Smoking cigarettes is the most common cause of preventable death in the world today.

Rosen told The Jerusalem Post that the low rate of success from the drugs should lead policy-makers to find better methods to help smokers quit and to prevent young people from taking up smoking to begin with.

“We don’t have a magic pill to get smokers to quit,” she said.

“Policy-makers should use all possible means to prevent young people from starting to smoke. Prevention of entry into the cycle of addiction is the best possible medicine.”



“This study is particularly important in Israel, where 22.5% of adults smoke and the rate of smoking is rising. In the US, smoking has declined from 20.6% of the population in 2009 to 15.1% of the population in 2015,” she said. “While the Israeli national healthcare system offers a strong package of aid to smokers who want to quit, there is no permanent funding for other tobacco control strategies.”

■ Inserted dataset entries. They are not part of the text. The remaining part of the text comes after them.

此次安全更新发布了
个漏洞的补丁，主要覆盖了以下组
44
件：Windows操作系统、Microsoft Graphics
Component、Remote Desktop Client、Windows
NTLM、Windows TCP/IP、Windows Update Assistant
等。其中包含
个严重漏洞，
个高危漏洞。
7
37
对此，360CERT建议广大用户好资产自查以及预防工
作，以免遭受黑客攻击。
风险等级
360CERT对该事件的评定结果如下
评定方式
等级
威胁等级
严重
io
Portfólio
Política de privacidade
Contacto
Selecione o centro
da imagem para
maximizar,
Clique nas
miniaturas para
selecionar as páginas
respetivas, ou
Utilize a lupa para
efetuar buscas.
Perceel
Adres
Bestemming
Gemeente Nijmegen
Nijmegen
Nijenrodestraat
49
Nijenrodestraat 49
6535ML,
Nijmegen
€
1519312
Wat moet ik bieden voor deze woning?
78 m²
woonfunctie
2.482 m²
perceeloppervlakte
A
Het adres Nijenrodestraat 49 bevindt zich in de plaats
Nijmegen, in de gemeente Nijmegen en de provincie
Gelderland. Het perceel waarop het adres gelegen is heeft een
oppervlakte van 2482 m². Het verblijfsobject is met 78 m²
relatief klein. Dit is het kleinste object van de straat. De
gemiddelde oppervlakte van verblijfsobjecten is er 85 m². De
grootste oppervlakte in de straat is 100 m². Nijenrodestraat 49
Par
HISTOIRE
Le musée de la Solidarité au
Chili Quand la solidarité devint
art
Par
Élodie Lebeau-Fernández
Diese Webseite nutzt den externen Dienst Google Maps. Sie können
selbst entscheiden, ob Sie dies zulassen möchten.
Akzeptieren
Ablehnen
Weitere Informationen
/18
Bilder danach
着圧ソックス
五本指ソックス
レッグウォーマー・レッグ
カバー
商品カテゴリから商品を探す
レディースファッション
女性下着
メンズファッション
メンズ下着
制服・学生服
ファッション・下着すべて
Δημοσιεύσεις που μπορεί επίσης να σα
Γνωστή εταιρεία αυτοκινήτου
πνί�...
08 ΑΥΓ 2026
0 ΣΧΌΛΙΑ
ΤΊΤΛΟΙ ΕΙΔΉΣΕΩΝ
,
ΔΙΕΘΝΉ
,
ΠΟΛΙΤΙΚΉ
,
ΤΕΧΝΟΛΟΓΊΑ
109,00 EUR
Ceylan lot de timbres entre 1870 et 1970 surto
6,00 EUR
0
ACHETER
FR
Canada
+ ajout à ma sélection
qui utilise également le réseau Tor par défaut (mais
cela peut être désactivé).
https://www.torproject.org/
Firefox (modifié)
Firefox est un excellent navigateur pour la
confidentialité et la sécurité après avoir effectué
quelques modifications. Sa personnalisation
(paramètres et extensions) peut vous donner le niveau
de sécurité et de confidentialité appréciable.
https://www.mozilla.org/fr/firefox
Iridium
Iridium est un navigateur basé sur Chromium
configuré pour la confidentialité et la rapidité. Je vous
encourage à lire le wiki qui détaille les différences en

The scientists used meta-analysis to combine the results of 61 randomized controlled trials involving some 28,000 participants who took the first-line drugs. In all of the trials, participants were randomized either to an intervention group, which received smoking cessation medications, or to a control group, which did not receive any. Most of the trials also featured some form of counseling in addition to the medication.

“Less than 40% of those receiving the medications continued to abstain from smoking after three months, about 25% had still quit after six months, and about only a fifth – 20% – remained abstinent after a full year,” Rosen said.

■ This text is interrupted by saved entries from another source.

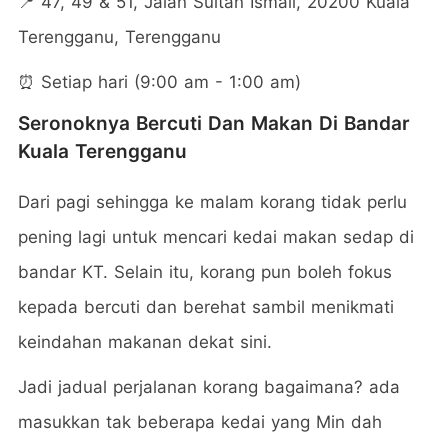
📍 47, 49 & 51, Jalan Sultan Ismail, 20200 Kuala
Terengganu, Terengganu
⏰ Setiap hari (9:00 am - 1:00 am)
Seronoknya Bercuti Dan Makan Di Bandar
Kuala Terengganu
Dari pagi sehingga ke malam korang tidak perlu
pening lagi untuk mencari kedai makan sedap di
bandar KT. Selain itu, korang pun boleh fokus
kepada bercuti dan berehat sambil menikmati
keindahan makanan dekat sini.
Jadi jadual perjalanan korang bagaimana? ada
masukkan tak beberapa kedai yang Min dah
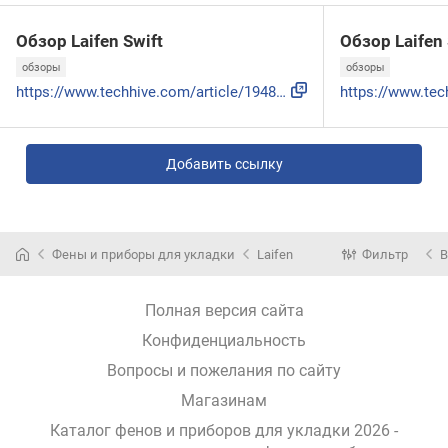
Обзор Laifen Swift
Обзор Laifen 
обзоры
обзоры
https://www.techhive.com/article/1948658/laifen-swift-speci...
Добавить ссылку
Фены и приборы для укладки
Laifen
Фильтр
В
Полная версия сайта
Конфиденциальность
Вопросы и пожелания по сайту
Магазинам
Каталог фенов и приборов для укладки 2026 -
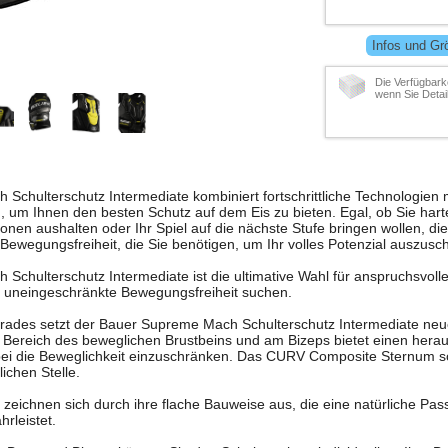
Infos und Gr
Die Verfügbarke
wenn Sie Detai
chulterschutz Intermediate kombiniert fortschrittliche Technologien 
, um Ihnen den besten Schutz auf dem Eis zu bieten. Egal, ob Sie hart
onen aushalten oder Ihr Spiel auf die nächste Stufe bringen wollen, die
 Bewegungsfreiheit, die Sie benötigen, um Ihr volles Potenzial auszusc
chulterschutz Intermediate ist die ultimative Wahl für anspruchsvolle
d uneingeschränkte Bewegungsfreiheit suchen.
grades setzt der Bauer Supreme Mach Schulterschutz Intermediate n
ereich des beweglichen Brustbeins und am Bizeps bietet einen hera
bei die Beweglichkeit einzuschränken. Das CURV Composite Sternum sor
ichen Stelle.
eichnen sich durch ihre flache Bauweise aus, die eine natürliche Pas
rleistet.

“Importantly,” she continued, “12% of those who did not receive active medication [also] continued to stay away from tobacco after one year.

“Because benefit is calculated by starting with the quit rate among those who received the medication, and subtracting the percentage [of those] who quit in the groups which didn’t receive the medication, just 8% of the smokers who received smoking cessation medications continued to benefit from the drugs after one year.”

“This study is a wakeup call for policy-makers everywhere and for physicians who treat smokers,” Rosen concluded. She said the Knesset must change the law to prevent young people from buying tobacco under the age of 21 instead of the current age, 18. This period, when most young people are in the Israel Defense Forces, is critical, as many soldiers start smoking in uniform.”

In addition, she noted, nicotine addiction is much harder to fight before age 21 because the brain is still developing.

She called for serious measures that have so far not been carried out by the Health and Finance ministries, such as much higher taxes on cigarettes, equalizing taxes on cheaper roll-your-own tobacco to those on regular cigarettes, and strict enforcement of no-smoking laws.